City City Bang Bang, Columns

Of Twitter outrage & media silence

So, finally the genie is at large. After a period of co-ordinated silence, media has begun covering mediagate – the scandal involving the Radia tapes. More precisely, it has started covering the aftermath of the scandal that involves more than a few extremely senior journalists. In many ways, media had no choice, given the pressure that was relentlessly maintained by those haunting the alleys of social media. Like the noise of an enraged crowd that grows as it approaches the palace gates, the pressure from social media has kept on building, making it impossible to ignore. The blanket silence that was achieved on mainstream media, give or take a few exceptions, was undone by the noisy roar of Twitter outrage. In another day and age, the story would have been effectively killed, but there was no chance of that happening, given the availability of this direct pipeline from and into the consciousness of the public.

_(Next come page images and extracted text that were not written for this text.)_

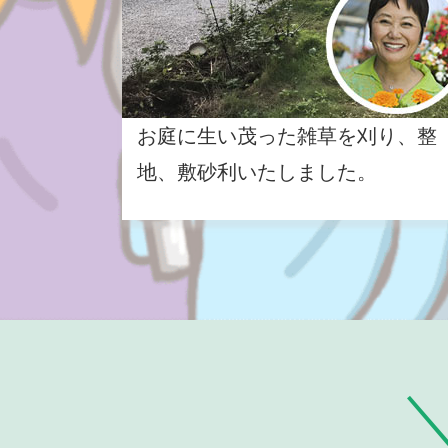
お庭に生い茂った雑草を刈り、整
地、敷砂利いたしました。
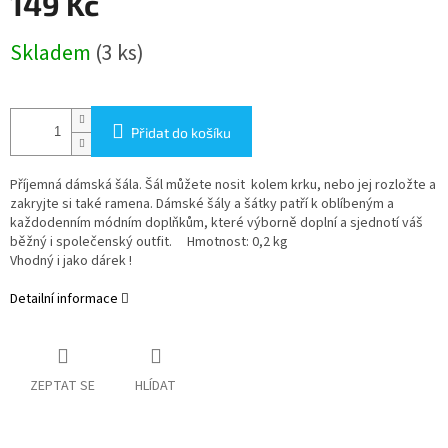
149 Kč
Měrná
Skladem
(3 ks)
cena:
Přidat do košíku
Příjemná dámská šála. Šál můžete nosit kolem krku, nebo jej rozložte a
zakryjte si také ramena. Dámské šály a šátky patří k oblíbeným a
každodenním módním doplňkům, které výborně doplní a sjednotí váš
běžný i společenský outfit. Hmotnost: 0,2 kg
Vhodný i jako dárek !
Detailní informace
ZEPTAT SE
HLÍDAT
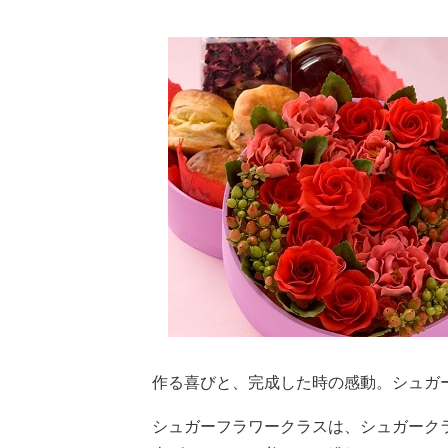
作る喜びと、完成した時の感動。シュガ
シュガーフラワークラスは、シュガーク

The power of social media needs to be reflected upon for it is a new force that begs deeper understanding. In a country of India’s size it potentially wields power disproportionate to the number of people it involves and reaches. Its influence comes partly from its design – there are very few other mechanisms we have where citizens can offer direct feedback in real time to events as they unfold. On Twitter a section of India thinks aloud and does so with little restraint. By allowing people to connect with each other while simultaneously speaking to the universe, it merges the individual with the collective and the personal with the public. Every new input is multiplied, as we saw in this case; any new information or article was relayed instantly and added to the swelling tide of opinion. The influence of social media comes also from the romance that surrounds it. The same thing said on Twitter becomes touched with the stardust of the new age and receives greater attention.

Of course, social media in general and Twitter in particular work best when it is possible to collapse the issue into key focal points. In this case, we saw most of the ire directed at specific individuals and the mainstream media for its refusal to acknowledge the issue. Twitter is text at its most primal; it is the digital equivalent of a scream, in that the sound is more significant than the content of the communication. Nuance is sacrificed for force, as diverse individuals converge to create a shared vocabulary of outrage. Crowds collaborate to create a common edifice of anger and they do so by giving unremitting attention to a few slogans.

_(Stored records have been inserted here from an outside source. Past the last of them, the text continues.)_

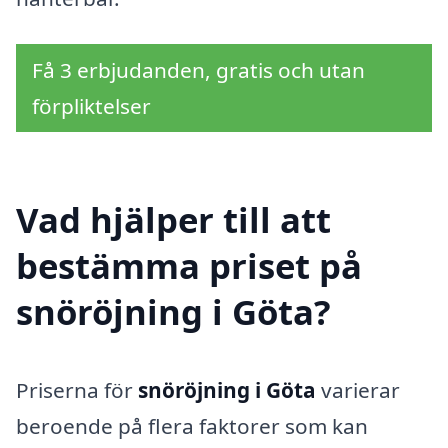
Få 3 erbjudanden, gratis och utan
förpliktelser
Vad hjälper till att
bestämma priset på
snöröjning i Göta?
Priserna för
snöröjning i Göta
varierar
beroende på flera faktorer som kan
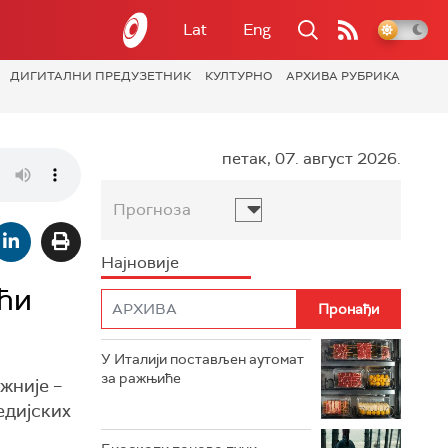
Lat
Eng
ДИГИТАЛНИ ПРЕДУЗЕТНИК
КУЛТУРНО
АРХИВА РУБРИКА
петак, 07. август 2026.
Прогноза
Најновије
ећи
У Италији постављен аутомат
за ражњиће
жније –
едијских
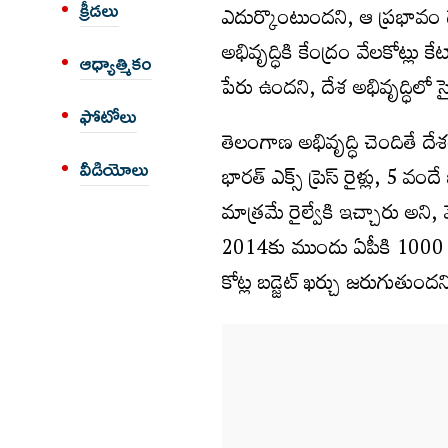
క్రీడలు
ఎదుర్కొంటుందని, ఆ ప్రభావం
అభివృద్ధికి కేంద్రం వేలకోట్ల
ఆధ్యాత్మికం
పేరు ఉందని, దేశ అభివృద్ధిలో స
ఫోటోలు
తెలంగాణ అభివృద్ధి చెందితే ద
వీడియోలు
భారత్ ఎక్స్ ప్రెస్ రైళ్లు, 5 వం
మాత్రమే రైల్వేకి ఇచ్చారు అని
2014కు ముందు ఏపీకి 1000 కోట
కోట్ల బడ్జెట్ ఖర్చు జరుగుతుందన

In retrospect, perhaps blanking out news about the scandal was the worst possible way to try and control the story. It would appear media does not fully understand the effects it generates, given that all that the silence achieved was to give those on social media a focused sense of purpose and played to the strengths of this new medium. Had the media covered the story, it would allowed for many divergent voices to emerge. It would have blunted the righteous sense of outrage, the heady feeling of standing up to the establishment that has fuelled much of the chatter. By creating multiple strands of opinion, it would have fragmented the discourse by raising several questions that are currently not being asked today. And there are legitimate questions that need to be addressed along with the main issue of the loss of journalistic integrity. Who engineered the leak? Why now? What do the other conversations show? What about the violation of privacy of those not directly involved?

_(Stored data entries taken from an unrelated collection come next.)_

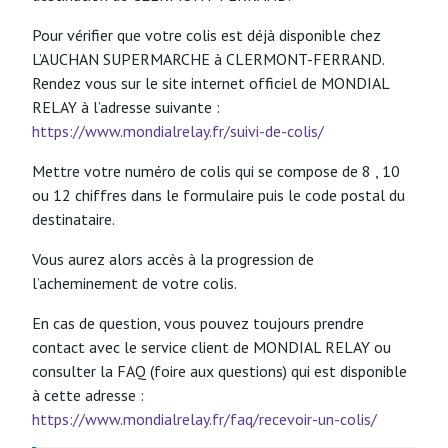
Pour vérifier que votre colis est déjà disponible chez
L’AUCHAN SUPERMARCHE à CLERMONT-FERRAND.
Rendez vous sur le site internet officiel de MONDIAL
RELAY à l’adresse suivante :
https://www.mondialrelay.fr/suivi-de-colis/
Mettre votre numéro de colis qui se compose de 8 , 10
ou 12 chiffres dans le formulaire puis le code postal du
destinataire.
Vous aurez alors accès à la progression de
l’acheminement de votre colis.
En cas de question, vous pouvez toujours prendre
contact avec le service client de MONDIAL RELAY ou
consulter la FAQ (foire aux questions) qui est disponible
à cette adresse :
https://www.mondialrelay.fr/faq/recevoir-un-colis/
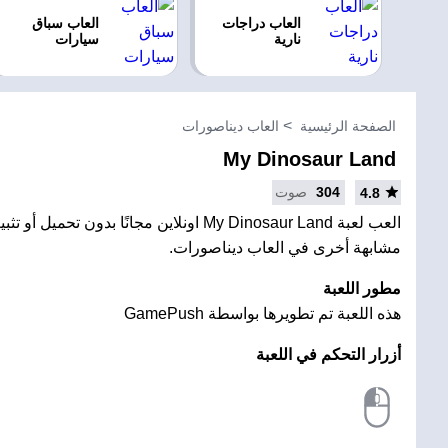
العاب دراجات
العاب سباق
نارية
سيارات
الصفحة الرئيسية
العاب ديناصورات
My Dinosaur Land
304
صوت
4.8
العب لعبة My Dinosaur Land اونلاين مجانًا بدون 
مشابهة أخرى في العاب ديناصورات.
مطور اللعبة
هذه اللعبة تم تطويرها بواسطة GamePush
أزرار التحكم في اللعبة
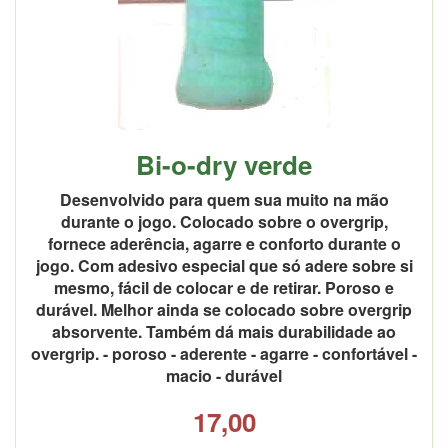
Bi-o-dry verde
Desenvolvido para quem sua muito na mão
durante o jogo. Colocado sobre o overgrip,
fornece aderência, agarre e conforto durante o
jogo. Com adesivo especial que só adere sobre si
mesmo, fácil de colocar e de retirar. Poroso e
durável. Melhor ainda se colocado sobre overgrip
absorvente. Também dá mais durabilidade ao
overgrip. - poroso - aderente - agarre - confortável -
macio - durável
17,00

When media begins to gag itself and that too because of a vested personal interest, it creates several distortions. It allows a powerful but twisted narrative of outrage to emerge through alternative channels such as social media. It foregoes the right to dissect larger issues and enable us to put things in perspective. Most importantly, it surrenders its responsibility as a pillar of democracy to act as a watchdog that keeps other institutions honest. Today, we stand at a juncture where we have successfully hollowed out belief in any and every institution. The media, for all is obsession with rating points, its sensationalist framing of issues and its surrender to the charms of glamorous celebrities, was believed to be providing us with some protection by auditing the actions of the powerful. By first showing us that a significant section of media was not worthy of our trust and then by colluding with each other to prevent this story from coming out, media has abdicated its responsibility and created a situation where there is virtually no credible institution left intact to bring about the change that is so clearly required.

For all its power, the answer does not lie in social media. We need to be grateful that it exists, for it ensures that deliberate erasure of reality is no longer possible, but it cannot replace the role played by media, at least for now. If there ever was a time for introspection by media, it is now. It may or not act as the watchdog as it once did, but it has a watchdog of its own. And while the bark of social media is decidedly worse than its bite, it sure knows how to bark.